He has been charged with a crime, not convicted. And what's more so, he has not been charged with a crime that, under the treaty signed between the sovereign states of India and the United States, allows for extradition. Every extradition treaty ever signed that is worth the paper it's printed on requires the claimant state to prove that there is probable cause that a crime has been committed under receiving state law.
he may be an asshole, he's certainly civily liable (and Union Carbide has been held liable, by the Supreme Court of India, for this horrendous incident. and litigation is at least being pursued in the US courts, I believe) but the very prosecutor charging him with a crime chose to charge him with a crime that does not have a direct correlation under US law. The corrolary you cite is a first degree murder, something illegal in both the United States and India. The US, like many countries, is involved in multiple extradition battles, as both the claimant and host state, at any given time.

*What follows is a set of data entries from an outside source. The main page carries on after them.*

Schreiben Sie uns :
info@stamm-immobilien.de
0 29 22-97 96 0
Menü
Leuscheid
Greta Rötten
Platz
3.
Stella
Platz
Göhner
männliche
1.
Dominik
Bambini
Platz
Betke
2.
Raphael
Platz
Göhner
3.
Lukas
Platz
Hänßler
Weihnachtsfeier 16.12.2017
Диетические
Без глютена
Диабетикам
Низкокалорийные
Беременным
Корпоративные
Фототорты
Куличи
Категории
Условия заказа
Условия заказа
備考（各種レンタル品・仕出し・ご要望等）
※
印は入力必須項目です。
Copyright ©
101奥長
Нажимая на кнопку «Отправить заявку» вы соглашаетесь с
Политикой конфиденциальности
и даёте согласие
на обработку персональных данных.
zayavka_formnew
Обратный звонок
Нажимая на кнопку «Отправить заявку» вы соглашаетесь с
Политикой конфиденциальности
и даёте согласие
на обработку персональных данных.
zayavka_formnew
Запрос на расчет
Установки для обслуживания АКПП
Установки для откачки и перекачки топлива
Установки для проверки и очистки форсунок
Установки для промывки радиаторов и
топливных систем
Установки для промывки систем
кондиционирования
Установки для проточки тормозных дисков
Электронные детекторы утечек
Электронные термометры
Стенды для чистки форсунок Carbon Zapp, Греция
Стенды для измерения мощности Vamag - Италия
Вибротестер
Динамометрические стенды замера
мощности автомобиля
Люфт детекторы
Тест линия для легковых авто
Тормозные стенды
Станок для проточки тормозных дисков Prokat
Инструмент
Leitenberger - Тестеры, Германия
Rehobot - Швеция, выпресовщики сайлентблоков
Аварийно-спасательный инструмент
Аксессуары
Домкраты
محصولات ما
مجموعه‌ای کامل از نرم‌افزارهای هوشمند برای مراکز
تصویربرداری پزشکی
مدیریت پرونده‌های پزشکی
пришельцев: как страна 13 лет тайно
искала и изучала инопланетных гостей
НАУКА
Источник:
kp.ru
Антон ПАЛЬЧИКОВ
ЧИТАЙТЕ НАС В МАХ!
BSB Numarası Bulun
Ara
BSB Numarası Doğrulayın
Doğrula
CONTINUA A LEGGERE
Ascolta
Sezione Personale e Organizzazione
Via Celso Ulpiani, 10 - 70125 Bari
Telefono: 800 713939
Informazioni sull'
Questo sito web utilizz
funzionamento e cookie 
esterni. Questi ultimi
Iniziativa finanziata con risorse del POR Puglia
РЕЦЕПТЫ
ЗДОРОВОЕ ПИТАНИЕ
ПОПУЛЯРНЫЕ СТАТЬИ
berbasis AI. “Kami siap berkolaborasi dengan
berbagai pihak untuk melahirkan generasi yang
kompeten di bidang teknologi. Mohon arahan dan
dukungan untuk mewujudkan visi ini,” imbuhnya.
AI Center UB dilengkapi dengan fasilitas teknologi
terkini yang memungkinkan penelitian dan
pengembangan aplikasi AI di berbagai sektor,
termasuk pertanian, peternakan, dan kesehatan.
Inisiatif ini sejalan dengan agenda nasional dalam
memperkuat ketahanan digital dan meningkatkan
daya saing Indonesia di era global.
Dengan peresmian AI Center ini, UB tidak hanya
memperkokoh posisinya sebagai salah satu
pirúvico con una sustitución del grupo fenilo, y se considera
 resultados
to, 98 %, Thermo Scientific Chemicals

Most are simple. some are complicated (for instance, many countries won't extradite to the US unless the Death Penalty is off the table)

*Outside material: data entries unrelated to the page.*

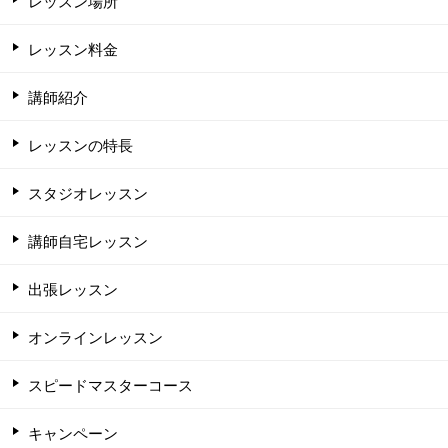
レッスン場所
レッスン料金
講師紹介
レッスンの特長
スタジオレッスン
講師自宅レッスン
出張レッスン
オンラインレッスン
スピードマスターコース
キャンペーン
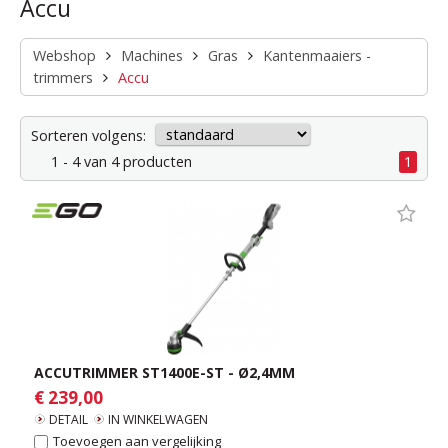
Accu
Webshop
Machines
Gras
Kantenmaaiers -
trimmers
Accu
Sorteren volgens:
1 - 4 van 4 producten
1
ACCUTRIMMER ST1400E-ST - Ø2,4MM
€ 239,00
DETAIL
IN WINKELWAGEN
Toevoegen aan vergelijking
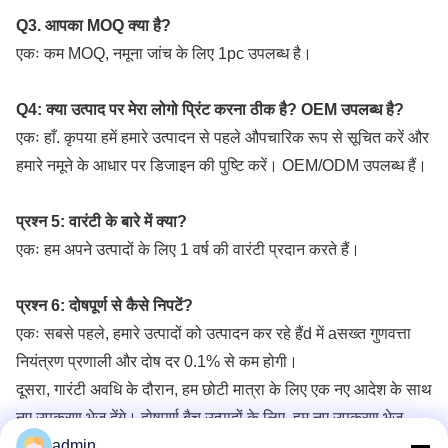
Q3. आपका MOQ क्या है?
एकः कम MOQ, नमूना जांच के लिए 1pc उपलब्ध है।
Q4: क्या उत्पाद पर मेरा लोगो प्रिंट करना ठीक है? OEM उपलब्ध है?
एकः हाँ. कृपया हमें हमारे उत्पादन से पहले औपचारिक रूप से सूचित करें और 
हमारे नमूने के आधार पर डिजाइन की पुष्टि करें। OEM/ODM उपलब्ध हैं।
प्रश्न 5: वारंटी के बारे में क्या?
एकः हम अपने उत्पादों के लिए 1 वर्ष की वारंटी प्रदान करते हैं।
प्रश्न 6: दोषपूर्ण से कैसे निपटें?
एकः सबसे पहले, हमारे उत्पादों को उत्पादन कर रहे हैं
d में a
सख्त गुणवत्ता 
नियंत्रण प्रणाली और दोष दर 0.1% से कम होगी।
दूसरा, गारंटी अवधि के दौरान, हम छोटी मात्रा के लिए एक नए आदेश के साथ 
नए उपकरण भेज देंगे। दोषपूर्ण बैच उत्पादों के लिए, हम नए उपकरण भेज 
admin
देंगे।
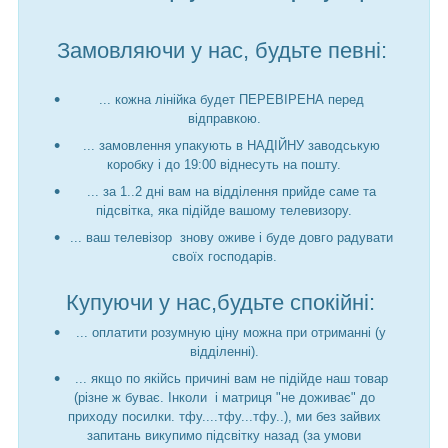
Замовляючи у нас, будьте певні:
... кожна лінійка будет ПЕРЕВІРЕНА перед
відправкою.
... замовлення упакують в НАДІЙНУ заводськую
коробку і до 19:00 віднесуть на пошту.
... за 1..2 дні вам на відділення прийде саме та
підсвітка, яка підійде вашому телевизору.
... ваш телевізор знову оживе і буде довго радувати
своїх господарів.
Купуючи у нас,будьте спокійні:
... оплатити розумную ціну можна при отриманні (у
відділенні).
... якщо по якійсь причині вам не підійде наш товар
(різне ж буває. Інколи і матриця "не доживає" до
приходу посилки. тфу....тфу...тфу..), ми без зайвих
запитань викупимо підсвітку назад (за умови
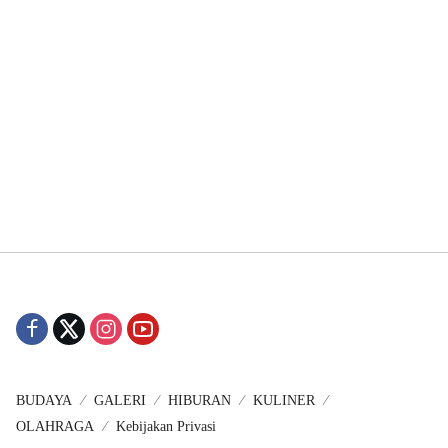
BUDAYA
GALERI
HIBURAN
KULINER
OLAHRAGA
Kebijakan Privasi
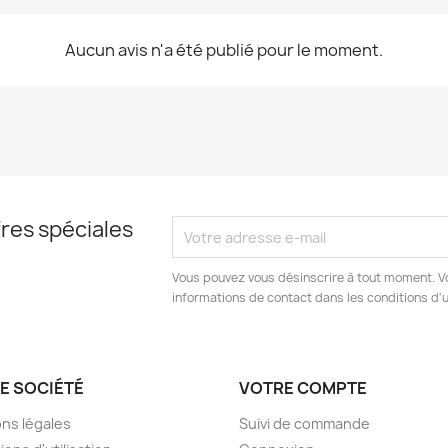
Aucun avis n'a été publié pour le moment.
res spéciales
Vous pouvez vous désinscrire à tout moment. V
informations de contact dans les conditions d'ut
E SOCIÉTÉ
VOTRE COMPTE
ns légales
Suivi de commande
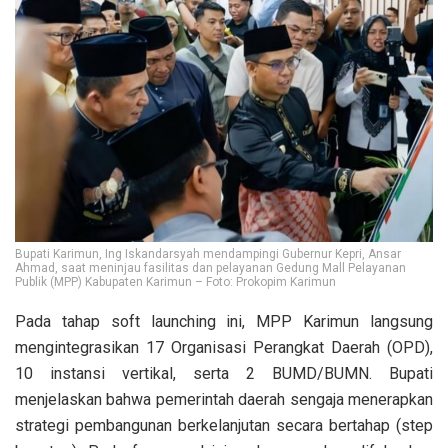
Bupati Karimun, Ing Iskandarsyah mendampingi Gubernur Kepri, Ansar
Ahmad, saat meninjau fasilitas dan pelayanan Gedung Mall Pelayanan
Publik (MPP) Kabupaten Karimun – Foto: Prokopim Karimun
Pada tahap soft launching ini, MPP Karimun langsung
mengintegrasikan 17 Organisasi Perangkat Daerah (OPD),
10 instansi vertikal, serta 2 BUMD/BUMN. Bupati
menjelaskan bahwa pemerintah daerah sengaja menerapkan
strategi pembangunan berkelanjutan secara bertahap (step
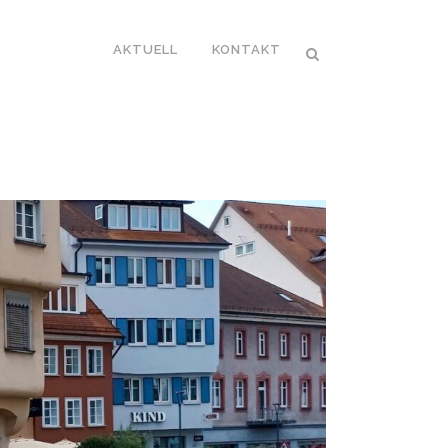
AKTUELL
KONTAKT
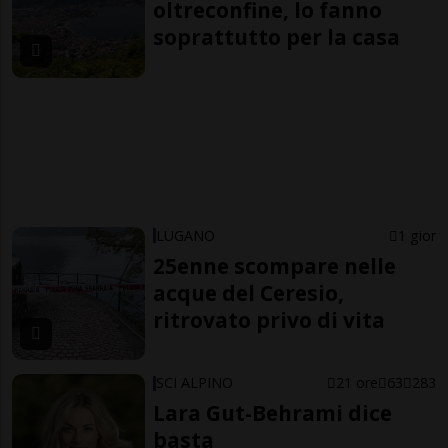
oltreconfine, lo fanno
soprattutto per la casa
LUGANO
1 gior
25enne scompare nelle
acque del Ceresio,
ritrovato privo di vita
SCI ALPINO
21 ore
63
283
Lara Gut-Behrami dice
basta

If, in fact, a serious violation of Indian law occured, then the onus is on India to file an extradition request that meets the terms laid out by the laws of both nations. That's how it works. Surely somewhere in the government of India there are some decent attorneys who can look up the right statute? if not, then the US should never extradite a citizen to a country that cannot come up with a decent legal reason for it, how can we guarantee a fair trial if the entire government of India can't fill out a form correctly?
so maybe the problem is on the India end, if the Government doesn't want this, why is it the responsibility of the US government to enforce their laws for them?
the whole point of a codified legal code is that there are regulations and policies that apply to everyone, even the scumbags of the world.